BEGIN Supplied material

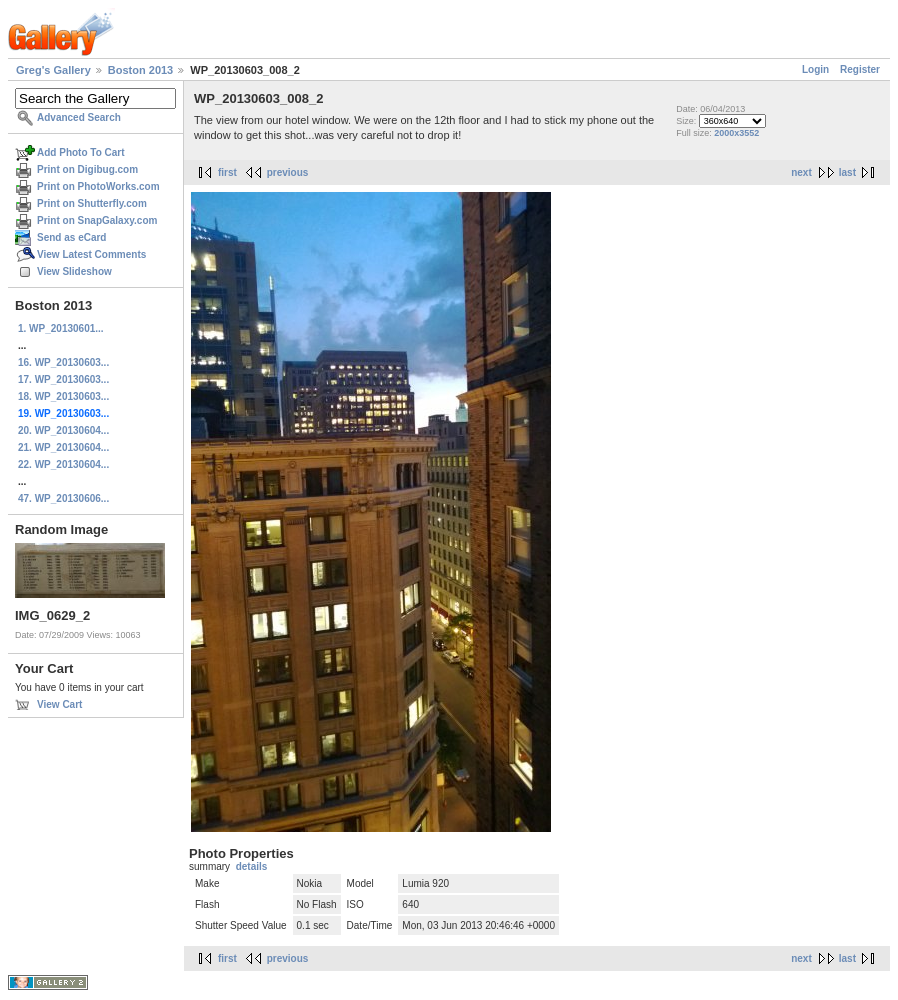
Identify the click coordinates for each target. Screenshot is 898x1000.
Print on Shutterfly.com (92, 203)
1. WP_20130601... (61, 328)
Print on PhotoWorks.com (98, 186)
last (847, 172)
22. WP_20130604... (63, 464)
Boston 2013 (140, 70)
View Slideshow (74, 271)
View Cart (59, 704)
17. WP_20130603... (63, 379)
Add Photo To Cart (81, 152)
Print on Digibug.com (87, 169)
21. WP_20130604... (63, 447)
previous (288, 172)
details (252, 866)
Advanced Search (79, 117)
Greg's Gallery (53, 70)
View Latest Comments (91, 254)
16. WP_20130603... (63, 362)
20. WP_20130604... (63, 430)
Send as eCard (71, 237)
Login (815, 69)
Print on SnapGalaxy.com (97, 220)
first (227, 172)
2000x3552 (736, 133)
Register (860, 69)
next (801, 172)
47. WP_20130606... (63, 498)
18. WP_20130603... (63, 396)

END Supplied material

— Goal of the exercise —
Pull every line containing "Print" from the entries above and copy it.

— Task solution —
Print on Shutterfly.com (92, 203)
Print on PhotoWorks.com (98, 186)
Print on Digibug.com (87, 169)
Print on SnapGalaxy.com (97, 220)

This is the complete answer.